A new paradigm for high performance data analytics
Conventional computer design has changed little over the last fifty years. Almost all commercial computers employ CPUs connected to data caches, which are then connected to large memory subsystems. As the size of problems becomes large, many copies of these CPU-memory combinations are interconnected using some form of high speed network to compose a larger system. Such systems work extremely well, provided that a majority of accesses to memory hit in caches and that the vast majority of all references are for data in local memory, and therefore do not require moving data across the interconnecting network.

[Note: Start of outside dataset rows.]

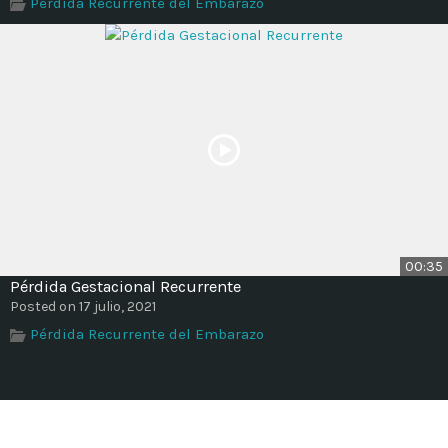
Pérdida Recurrente del Embarazo
00:35
Pérdida Gestacional Recurrente
Posted on 17 julio, 2021
Pérdida Recurrente del Embarazo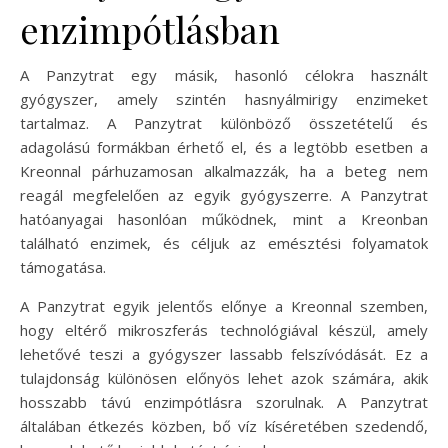
enzimpótlásban
A Panzytrat egy másik, hasonló célokra használt
gyógyszer, amely szintén hasnyálmirigy enzimeket
tartalmaz. A Panzytrat különböző összetételű és
adagolású formákban érhető el, és a legtöbb esetben a
Kreonnal párhuzamosan alkalmazzák, ha a beteg nem
reagál megfelelően az egyik gyógyszerre. A Panzytrat
hatóanyagai hasonlóan működnek, mint a Kreonban
található enzimek, és céljuk az emésztési folyamatok
támogatása.
A Panzytrat egyik jelentős előnye a Kreonnal szemben,
hogy eltérő mikroszferás technológiával készül, amely
lehetővé teszi a gyógyszer lassabb felszívódását. Ez a
tulajdonság különösen előnyös lehet azok számára, akik
hosszabb távú enzimpótlásra szorulnak. A Panzytrat
általában étkezés közben, bő víz kíséretében szedendő,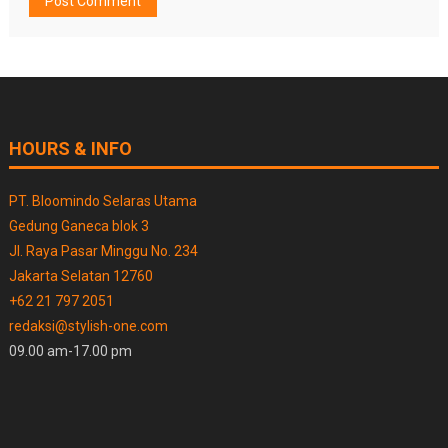
HOURS & INFO
PT. Bloomindo Selaras Utama
Gedung Ganeca blok 3
Jl. Raya Pasar Minggu No. 234
Jakarta Selatan 12760
+62 21 797 2051
redaksi@stylish-one.com
09.00 am-17.00 pm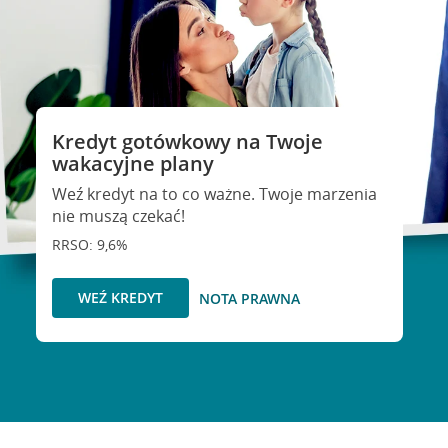
Kredyt gotówkowy na Twoje
wakacyjne plany
Weź kredyt na to co ważne. Twoje marzenia
nie muszą czekać!
RRSO: 9,6%
WEŹ KREDYT
NOTA PRAWNA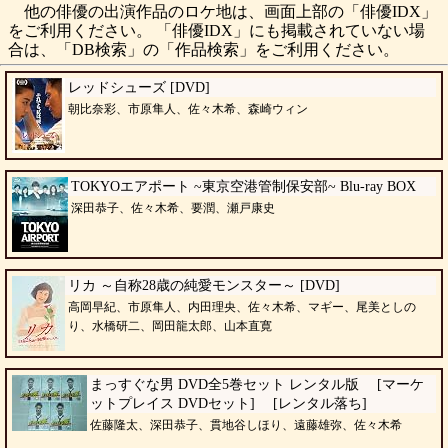
他の俳優の出演作品のロケ地は、画面上部の「俳優IDX」
をご利用ください。 「俳優IDX」にも掲載されていない場
合は、「DB検索」の「作品検索」をご利用ください。
レッドシューズ [DVD]
朝比奈彩、市原隼人、佐々木希、森崎ウィン
TOKYOエアポート ~東京空港管制保安部~ Blu-ray BOX
深田恭子、佐々木希、要潤、瀬戸康史
リカ ～自称28歳の純愛モンスター～ [DVD]
高岡早紀、市原隼人、内田理央、佐々木希、マギー、尾美としの
り、水橋研二、岡田龍太郎、山本直寛
まっすぐな男 DVD全5巻セット レンタル版 [マーケ
ットプレイス DVDセット] [レンタル落ち]
佐藤隆太、深田恭子、貫地谷しほり、遠藤雄弥、佐々木希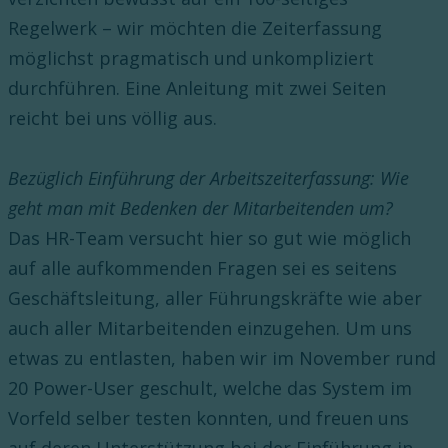
Regelwerk – wir möchten die Zeiterfassung
möglichst pragmatisch und unkompliziert
durchführen. Eine Anleitung mit zwei Seiten
reicht bei uns völlig aus.
Bezüglich Einführung der Arbeitszeiterfassung: Wie
geht man mit Bedenken der Mitarbeitenden um?
Das HR-Team versucht hier so gut wie möglich
auf alle aufkommenden Fragen sei es seitens
Geschäftsleitung, aller Führungskräfte wie aber
auch aller Mitarbeitenden einzugehen. Um uns
etwas zu entlasten, haben wir im November rund
20 Power-User geschult, welche das System im
Vorfeld selber testen konnten, und freuen uns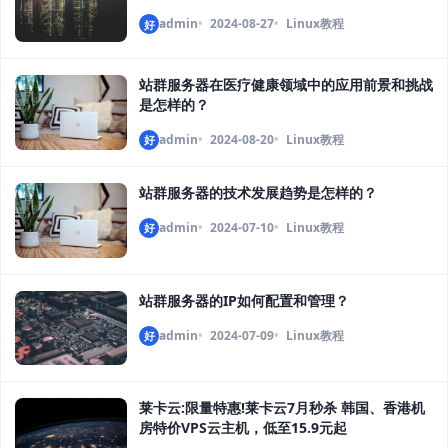
admin
2024-08-27
Linux教程
好
站群服务器在医疗健康领域中的应用前景和挑战
是怎样的？
admin
2024-08-20
Linux教程
好
站群服务器的技术发展趋势是怎样的？
admin
2024-07-10
Linux教程
好
站群服务器的IP如何配置和管理？
admin
2024-07-09
Linux教程
好
莱卡云:限量特惠!莱卡云7月秒杀 韩国、香港机
房特价VPS云主机，低至15.9元起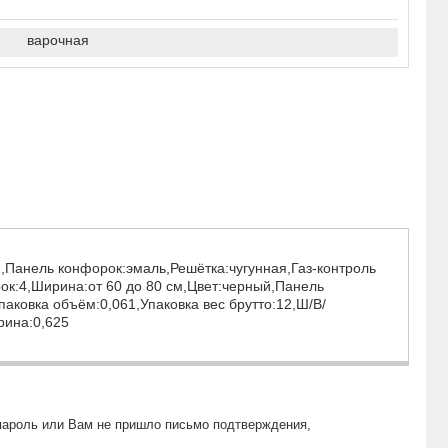
варочная
й,Панель конфорок:эмаль,Решётка:чугунная,Газ-контроль
ок:4,Ширина:от 60 до 80 см,Цвет:черный,Панель
аковка объём:0,061,Упаковка вес брутто:12,Ш/В/
рина:0,625
пароль или Вам не пришло письмо подтверждения,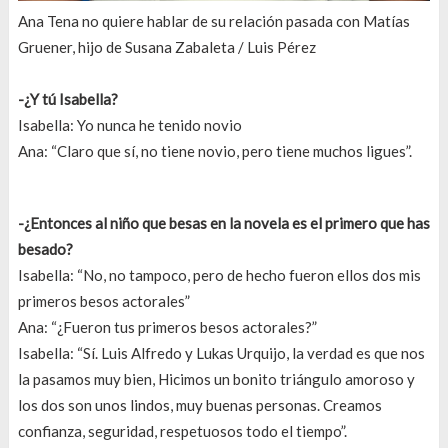
Ana Tena no quiere hablar de su relación pasada con Matías
Gruener, hijo de Susana Zabaleta / Luis Pérez
-¿Y tú Isabella?
Isabella: Yo nunca he tenido novio
Ana: “Claro que sí, no tiene novio, pero tiene muchos ligues”.
-¿Entonces al niño que besas en la novela es el primero que has
besado?
Isabella: “No, no tampoco, pero de hecho fueron ellos dos mis
primeros besos actorales”
Ana: “¿Fueron tus primeros besos actorales?”
Isabella: “Sí. Luis Alfredo y Lukas Urquijo, la verdad es que nos
la pasamos muy bien, Hicimos un bonito triángulo amoroso y
los dos son unos lindos, muy buenas personas. Creamos
confianza, seguridad, respetuosos todo el tiempo”.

Unfortunately, with many Big Data problems, these conditions for efficient operation are not met. The data is too large to fit in a single memory, and, since the goal of data analytics is typically to detect and analyze relationships between data elements spread throughout the entire database, the targets of memory references are randomly distributed, and the vast majority of references go across the interconnect network. Conventional, cache-based computers rely on strong data locality for performance. The EMU system gains performance from weak locality, and has no reliance on data adjacency. Applications with large graphs or very sparse matrices, where data locality cannot be assumed, will continue to be problematic. Using a new paradigm based on Migratory Threads and Memory-side Processing, Emu effectively ‘brings the man to the mountain [of data]’, thereby avoiding the bandwidth and latency limitations that choke today’s HPC systems.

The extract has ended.